Canada created the office in 2018 to monitor and investigate claims of abuses by Canadian firms operating abroad. The body, which looks at the mining, energy and garment sectors, was meant to have the ability to recommend sanctions against violators, including withdrawing government export funding.
But human rights lawyers and advocacy groups have questioned whether the Canadian Ombudsperson for Responsible Enterprise (CORE) has the resources and independence needed to carry out its mandate.
Ombudswoman Sheri Meyerhoffer said she would ask the new Canadian cabinet minister overseeing the office for authority to compel documents and testimony from companies and their executives.
“We could maximize our impact if we had those powers,” she told Reuters.
Its annual budget of C$1.26 million ($948,795) funds a staff of four people, Meyerhoffer said, and a system for fielding complaints against Canadian companies will not launch until next year.
Budget documents show Canada started funding the watchdog in 2017-18 and then scaled up, with a total allocation of $6.8 million over six years. A government spokeswoman would not say if the mandate would be broadened.
Meyerhoffer’s remarks came after an ambush on Canadian miner Semafo Inc. workers’ convoy in Burkina Faso that left 39 dead. The workers had demanded safer travel arrangements in the months before the attack.
Meyerhoffer declined to comment directly on the case but said that her office would assess any complaints against Semafo should they come forward.

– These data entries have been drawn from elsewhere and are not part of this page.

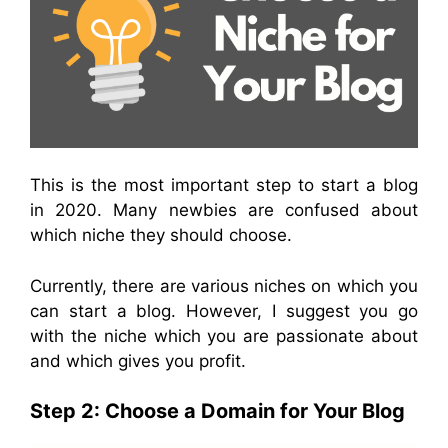
This is the most important step to start a blog
in 2020. Many newbies are confused about
which niche they should choose.
Currently, there are various niches on which you
can start a blog. However, I suggest you go
with the niche which you are passionate about
and which gives you profit.
Step 2: Choose a Domain for Your Blog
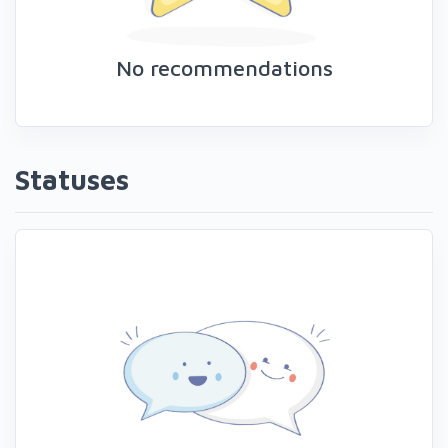
No recommendations
Statuses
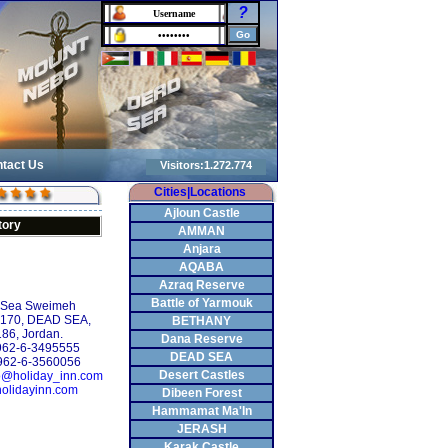
?
tact Us
Cities|Locations
Ajloun Castle
tory
AMMAN
Anjara
AQABA
Azraq Reserve
Battle of Yarmouk
 Sea Sweimeh
: 170, DEAD SEA,
BETHANY
86, Jordan.
Dana Reserve
+962-6-3495555
DEAD SEA
962-6-3560056
Desert Castles
o@holiday_inn.com
olidayinn.com
Dibeen Forest
Hammamat Ma'In
JERASH
Karak Castle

Canadian miners oppose the appeal for expanded powers and have lobbied against having a quasi-judicial office.
“We don’t agree that the design of an office along those lines would achieve the objectives that it’s supposed to achieve,” said Pierre Gratton, president of the Mining Association of Canada.
Non-government groups have for years called for greater oversight of Canadian mining companies abroad following a number of environmental incidents and accusations of human rights abuses, including that of forced labour at Canadian miner Nevsun Resources Ltd’s mine in Eritrea.
Nevsun, bought last year by China’s Zijin Mining Group Co Ltd, has denied the allegations.
Another case, against Hudbay Minerals Inc over alleged abuses in Guatemala, is at trial.
The CORE was meant to offer a cheaper and potentially faster alternative to provide redress for alleged harms.
Prime Minister Justin Trudeau’s government appointed Meyerhoffer, a lawyer and former oil lobbyist, to the role in April. The office has yet to take on a single case.
The watchdog “relies on companies’ goodwill to voluntarily provide information that it requires in order to do an investigation,” said Emily Dwyer, coordinator of the Canadian Network on Corporate Accountability.
“It has not been given the basic, minimum kind of mandate and tools that it would need to have any effect,” she said.